Among the heartrending tales invoked by President Barack Obama as he stumps for healthcare reform, none is more poignant than that of his own mother’s losing fight against cancer.
As he presses for an overhaul of the healthcare system, Obama often recounts the crises faced by Americans who, along with their jobs, have lost their medical coverage, or who file for bankruptcy when faced with a health calamity.
Exhibit A among the tragic examples is that of his mother, Ann Dunham, who lost her fight to cancer nearly a decade and a half ago as she battled insurance companies.
PHOTO: AP
“It’s ... personal for me,” Obama told a crowd at a forum on Tuesday in Portsmouth, New Hampshire.
“I will never forget my own mother as she fought cancer in her final months, having to worry about whether her insurance would refuse to pay for her treatment,” he told the crowd.
He was reprising a story he told frequently on the campaign trail, and more recently on the road, while drumming up support for his health industry reform agenda.
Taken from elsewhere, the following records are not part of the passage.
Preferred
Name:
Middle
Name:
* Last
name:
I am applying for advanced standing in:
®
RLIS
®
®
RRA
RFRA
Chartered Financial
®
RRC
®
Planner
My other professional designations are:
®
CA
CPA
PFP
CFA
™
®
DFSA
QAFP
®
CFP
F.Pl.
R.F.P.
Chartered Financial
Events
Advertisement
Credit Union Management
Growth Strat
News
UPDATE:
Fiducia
“The insurance company was arguing that somehow she should have known that she had cancer when she took her new job, even though it hadn’t been diagnosed yet,” Obama told the New Hampshire audience on Tuesday. “If it could happen to her, it could happen to any one of us.”
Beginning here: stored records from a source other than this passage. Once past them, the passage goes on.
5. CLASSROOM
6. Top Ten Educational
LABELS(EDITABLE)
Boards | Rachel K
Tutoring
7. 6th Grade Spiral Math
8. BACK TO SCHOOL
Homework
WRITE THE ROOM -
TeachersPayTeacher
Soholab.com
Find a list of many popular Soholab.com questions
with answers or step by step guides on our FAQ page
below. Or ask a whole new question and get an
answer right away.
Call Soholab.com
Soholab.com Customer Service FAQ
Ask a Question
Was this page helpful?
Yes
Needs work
In the preface to his first book, Dreams From My Father, an elegy to his absentee dad, Obama also eulogizes the mother “whom we lost, with a brutal swiftness, to cancer a few months after this book was originally published.”
Some news accounts say Dunham’s cancer was first misdiagnosed in Indonesia as indigestion.
It was later found by experts at the Memorial Sloan-Kettering Cancer Center in New York to be a fast-moving uterine cancer that had spread to her ovaries.
In remarks that seem informed by his mother’s ordeal, Obama said his goal now with healthcare reform is to set up a system “that gives a little bit of help to people who currently are working hard every day but they don’t have healthcare insurance on the job.”
He also hopes to ensure that patients already insured “are not going to be dropped because of pre-existing conditions or because you lose your job.”
His mother, who held a doctorate degree in anthropology, forged a career in international economic development, working for a while with the Ford Foundation in Jakarta and later with the US Agency for International Development and the World Bank and helping to guide micro-enterprise projects to aid poor women.
“In [her] last painful months, she was more worried about paying her medical bills than getting well,” Obama said in one campaign advertisement that aired last year.
“I hear stories like hers every day. For 20 years, Washington has talked about healthcare reform and reformed nothing. Unless we stop the bickering and the lobbyists we will be in the same place 20 years from now,” he said.
Dunham returned to her home state of Hawaii, where she lived out the final months of her life, and died at the age of 53 on Nov. 7, 1995, before Obama — who by then was living in Chicago — could get to her bedside to say goodbye.
Obama has said his greatest regret is not being at his mother’s side when she died, and has called her the most influential person in his life.
“She was the kindest, most generous spirit I have ever known,” Obama wrote in Dreams From My Father.